> _EXERCISE_:
Output each line exactly as written, from the first line of the records to the line bearing "Bursa BUSKİ su kesintisi!", inclusive, while leaving every picture out.

> _Records from a dataset_:

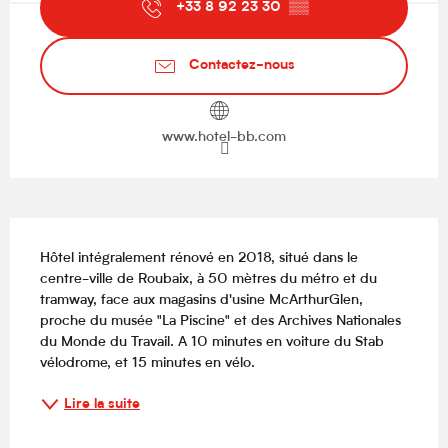
+33 8 92 23 30
▒▒
Contactez-nous
www.hotel-bb.com
Description
Hôtel ​intégralement rénové en 2018, situé dans le 
centre-ville de Roubaix, à 50 mètres du métro et du 
tramway, face aux magasins d'usine McArthurGlen, 
proche du musée "La Piscine" et des Archives Nationales 
du Monde du Travail. A 10 minutes en voiture du Stab 
vélodrome, et 15 minutes en vélo.
Lire la suite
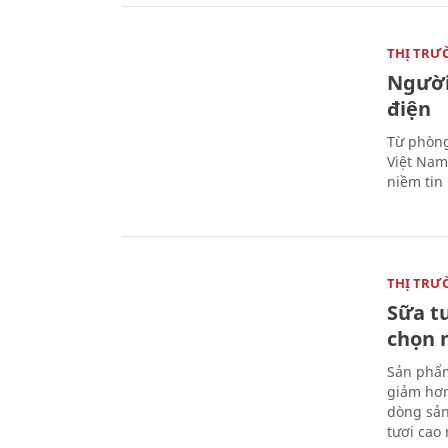
THỊ TRƯ
Người
điện
Từ phòng
Việt Nam 
niềm tin
THỊ TRƯ
Sữa t
chọn 
Sản phẩm
giảm hơn
dòng sản
tươi cao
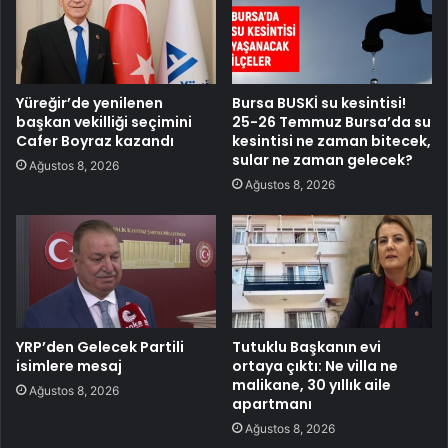
Yüreğir’de yenilenen
Bursa BUSKİ su kesintisi!
başkan vekilliği seçimini
25-26 Temmuz Bursa’da su
Cafer Boyraz kazandı
kesintisi ne zaman bitecek,
sular ne zaman gelecek?
Ağustos 8, 2026
Ağustos 8, 2026
YRP’den Gelecek Partili
Tutuklu Başkanın evi
isimlere mesaj
ortaya çıktı: Ne villa ne
malikane, 30 yıllık aile
Ağustos 8, 2026
apartmanı
Ağustos 8, 2026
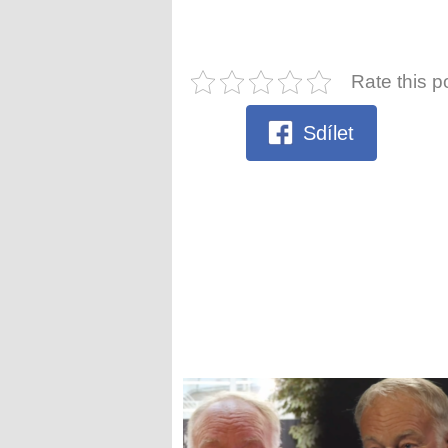
Rate this p
Sdílet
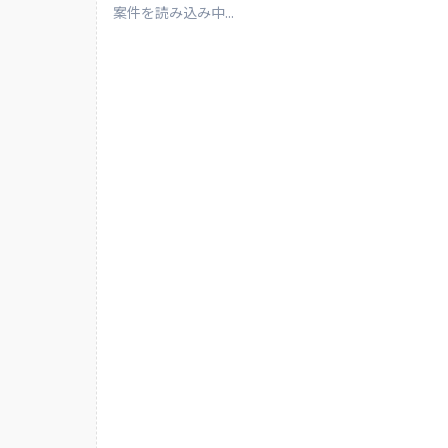
40%、設定・実装約10%、品質管理約20%を想定し
案件を読み込み中...
す。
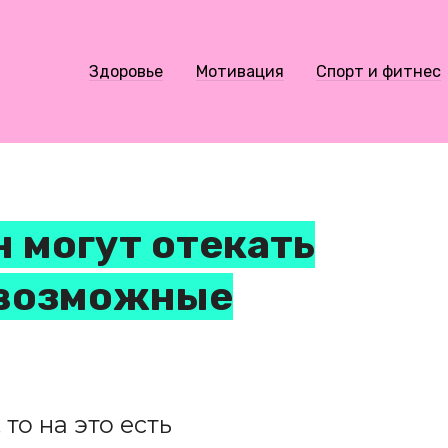
Здоровье
Мотивация
Спорт и фитнес
 могут отекать
 возможные
то на это есть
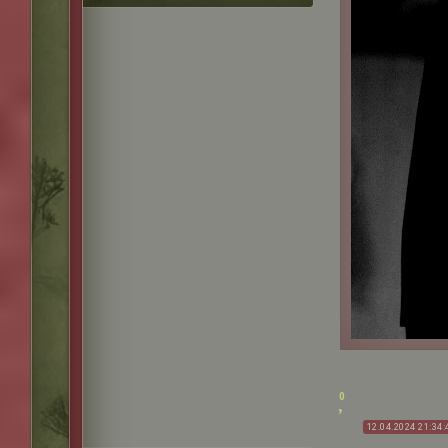
0
12.04.2024 21:34:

> _YOUR RESPONSE_:
+33 8 92 23 30
▒▒
Contactez-nous
www.hotel-bb.com
Description
Hôtel ​intégralement rénové en 2018, situé dans le 
centre-ville de Roubaix, à 50 mètres du métro et du 
tramway, face aux magasins d'usine McArthurGlen, 
proche du musée "La Piscine" et des Archives Nationales 
du Monde du Travail. A 10 minutes en voiture du Stab 
vélodrome, et 15 minutes en vélo.
Lire la suite
THỊ TRƯ
Người
điện
Từ phòng
Việt Nam 
niềm tin
THỊ TRƯ
Sữa t
chọn 
Sản phẩm
giảm hơn
dòng sản
tươi cao
Yüreğir’de yenilenen
Bursa BUSKİ su kesintisi!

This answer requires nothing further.